1) Actually, the number of people under water is a significant minority. The public should realize that the majority of homeowners bought well before the housing crisis. I bought in 1999 for 241,000. The home's value hit a peak at 500,000 in 2006. The market for it is now around 360,000. I paid off this year. As housing prices recover, the appreciation goes right to my bottom line, not the bank's.
2) I actually paid off the mortgage to pay for college, instead of holding a low interest loan, I'm using the amount I used to pay to the bank for college costs. Interest free. In 3.5 years, my free cash flow should go through the roof.

Eric
September 25, 2012 at 9:28 am

It is rather comical to read some of the comments on this page. I'll give you some highlights of incorect statements and some comments I really like.
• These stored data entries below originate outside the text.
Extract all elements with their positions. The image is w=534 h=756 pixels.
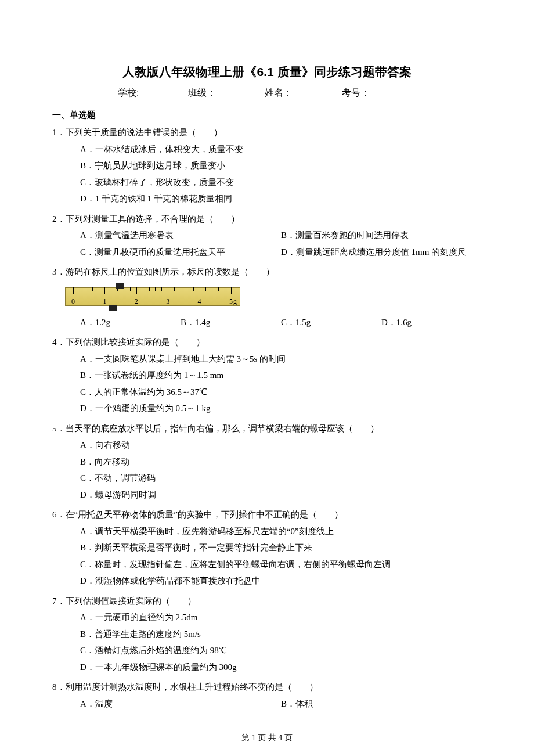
option: B．向左移动 — [80, 453, 482, 470]
question-number: 7． — [52, 593, 66, 610]
option: C．不动，调节游码 — [80, 470, 482, 487]
question-options: A．1.2gB．1.4gC．1.5gD．1.6g — [80, 314, 482, 331]
question-options: A．向右移动B．向左移动C．不动，调节游码D．螺母游码同时调 — [80, 437, 482, 503]
option: B．一张试卷纸的厚度约为 1～1.5 mm — [80, 367, 482, 384]
question-options: A．一支圆珠笔从课桌上掉到地上大约需 3～5s 的时间B．一张试卷纸的厚度约为 … — [80, 351, 482, 417]
question-options: A．测量气温选用寒暑表B．测量百米赛跑的时间选用停表C．测量几枚硬币的质量选用托… — [80, 227, 482, 260]
answer-paren: （ ） — [187, 128, 222, 137]
option: A．测量气温选用寒暑表 — [80, 227, 281, 244]
question-number: 3． — [52, 264, 66, 280]
question: 7．下列估测值最接近实际的（ ）A．一元硬币的直径约为 2.5dmB．普通学生走… — [52, 593, 482, 676]
option: C．人的正常体温约为 36.5～37℃ — [80, 384, 482, 401]
question-stem: 利用温度计测热水温度时，水银柱上升过程始终不变的是（ ） — [66, 679, 482, 696]
option: A．向右移动 — [80, 437, 482, 453]
question-stem: 下列对测量工具的选择，不合理的是（ ） — [66, 211, 482, 228]
answer-paren: （ ） — [308, 510, 343, 519]
student-info-line: 学校: 班级： 姓名： 考号： — [52, 87, 482, 99]
answer-paren: （ ） — [283, 682, 318, 692]
option: C．称量时，发现指针偏左，应将左侧的平衡螺母向右调，右侧的平衡螺母向左调 — [80, 556, 482, 573]
question-stem: 下列估测比较接近实际的是（ ） — [66, 334, 482, 351]
question-stem: 下列估测值最接近实际的（ ） — [66, 593, 482, 610]
label-name: 姓名： — [265, 88, 293, 98]
question-number: 1． — [52, 124, 66, 141]
option: A．1.2g — [80, 314, 181, 331]
question-number: 8． — [52, 679, 66, 696]
answer-paren: （ ） — [240, 267, 275, 276]
question-stem: 下列关于质量的说法中错误的是（ ） — [66, 124, 482, 141]
page-footer: 第 1 页 共 4 页 — [52, 733, 482, 743]
question: 2．下列对测量工具的选择，不合理的是（ ）A．测量气温选用寒暑表B．测量百米赛跑… — [52, 211, 482, 261]
blank-examno — [370, 99, 416, 99]
option: B．测量百米赛跑的时间选用停表 — [281, 227, 482, 244]
section-heading: 一、单选题 — [52, 110, 482, 121]
question-options: A．调节天平横梁平衡时，应先将游码移至标尺左端的“0”刻度线上B．判断天平横梁是… — [80, 523, 482, 589]
question-stem: 在“用托盘天平称物体的质量”的实验中，下列操作中不正确的是（ ） — [66, 506, 482, 523]
option: C．玻璃杯打碎了，形状改变，质量不变 — [80, 174, 482, 191]
question: 4．下列估测比较接近实际的是（ ）A．一支圆珠笔从课桌上掉到地上大约需 3～5s… — [52, 334, 482, 417]
document-page: 人教版八年级物理上册《6.1 质量》同步练习题带答案 学校: 班级： 姓名： 考… — [0, 0, 534, 756]
option: C．酒精灯点燃后外焰的温度约为 98℃ — [80, 642, 482, 659]
option: D．一个鸡蛋的质量约为 0.5～1 kg — [80, 400, 482, 417]
option: A．一杯水结成冰后，体积变大，质量不变 — [80, 141, 482, 158]
question-number: 4． — [52, 334, 66, 351]
label-school: 学校: — [118, 88, 139, 98]
option: A．调节天平横梁平衡时，应先将游码移至标尺左端的“0”刻度线上 — [80, 523, 482, 540]
label-examno: 考号： — [342, 88, 370, 98]
question-stem: 游码在标尺上的位置如图所示，标尺的读数是（ ） — [66, 264, 482, 280]
blank-name — [293, 99, 339, 99]
option: B．宇航员从地球到达月球，质量变小 — [80, 157, 482, 174]
answer-paren: （ ） — [344, 424, 379, 433]
option: A．一支圆珠笔从课桌上掉到地上大约需 3～5s 的时间 — [80, 351, 482, 368]
option: D．潮湿物体或化学药品都不能直接放在托盘中 — [80, 573, 482, 589]
blank-class — [216, 99, 262, 99]
question-stem: 当天平的底座放水平以后，指针向右偏，那么，调节横梁右端的螺母应该（ ） — [66, 420, 482, 437]
answer-paren: （ ） — [161, 596, 196, 606]
question-options: A．一元硬币的直径约为 2.5dmB．普通学生走路的速度约 5m/sC．酒精灯点… — [80, 609, 482, 675]
option: D．螺母游码同时调 — [80, 487, 482, 503]
question-number: 2． — [52, 211, 66, 228]
question: 3．游码在标尺上的位置如图所示，标尺的读数是（ ）012345gA．1.2gB．… — [52, 264, 482, 330]
question-number: 5． — [52, 420, 66, 437]
option: D．1.6g — [381, 314, 482, 331]
option: C．1.5g — [281, 314, 381, 331]
option: D．一本九年级物理课本的质量约为 300g — [80, 659, 482, 676]
label-class: 班级： — [188, 88, 216, 98]
question-number: 6． — [52, 506, 66, 523]
option: B．普通学生走路的速度约 5m/s — [80, 626, 482, 643]
question-options: A．一杯水结成冰后，体积变大，质量不变B．宇航员从地球到达月球，质量变小C．玻璃… — [80, 141, 482, 207]
answer-paren: （ ） — [205, 214, 240, 224]
question: 1．下列关于质量的说法中错误的是（ ）A．一杯水结成冰后，体积变大，质量不变B．… — [52, 124, 482, 207]
option: C．测量几枚硬币的质量选用托盘天平 — [80, 244, 281, 261]
option: B．体积 — [281, 696, 482, 712]
option: B．1.4g — [181, 314, 281, 331]
blank-school — [139, 99, 186, 99]
question: 5．当天平的底座放水平以后，指针向右偏，那么，调节横梁右端的螺母应该（ ）A．向… — [52, 420, 482, 503]
option: B．判断天平横梁是否平衡时，不一定要等指针完全静止下来 — [80, 539, 482, 556]
questions-container: 1．下列关于质量的说法中错误的是（ ）A．一杯水结成冰后，体积变大，质量不变B．… — [52, 124, 482, 712]
option: D．测量跳远距离成绩选用分度值 1mm 的刻度尺 — [281, 244, 482, 261]
page-title: 人教版八年级物理上册《6.1 质量》同步练习题带答案 — [52, 64, 482, 80]
option: A．温度 — [80, 696, 281, 712]
question: 8．利用温度计测热水温度时，水银柱上升过程始终不变的是（ ）A．温度B．体积 — [52, 679, 482, 712]
question-options: A．温度B．体积 — [80, 696, 482, 712]
option: D．1 千克的铁和 1 千克的棉花质量相同 — [80, 190, 482, 207]
ruler-figure: 012345g — [65, 283, 239, 312]
answer-paren: （ ） — [170, 337, 205, 347]
option: A．一元硬币的直径约为 2.5dm — [80, 609, 482, 626]
question: 6．在“用托盘天平称物体的质量”的实验中，下列操作中不正确的是（ ）A．调节天平… — [52, 506, 482, 589]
George says you must be an idiot NOT to pay off your mortgage. I'd point out that if someone has an 18% credit card or kids going to college, that there are better uses of the money than paying off a low interest house. for the record I paid off my first house in 7 years, sold that house and have a comfortable 15 year payment at 3% interest.

Selena claims it is stupid to pay off a house because you can't sell your house. In her wall of text she rambles on and on about how hard it is to sell a house. What confuses the heck out of me is why she thinks you have to sell your house once it is paid off. For some of us, paying it off was the best investment of our money. When I paid off my first house it was a guaranteed 5.5% return on my money.

J Berkley claims you only rent your house if you don't have it paid off. That is blatantly false. You have a restriction on your house where the bank has first claim to the amount you own, but you have full rights to the usage of your house. I hear this lie over and over and it becomes very tiresome.

John - I like you. You paid off your house, it relieved a burden from your mind. Sounds like you have it figured out.

Ricardo - Awesome. Sounds like you and your wife are a combination of good planners and lucky people. You can't beat that!

Idy - You paid your house off in 5 years and give money to charity. You are a winner.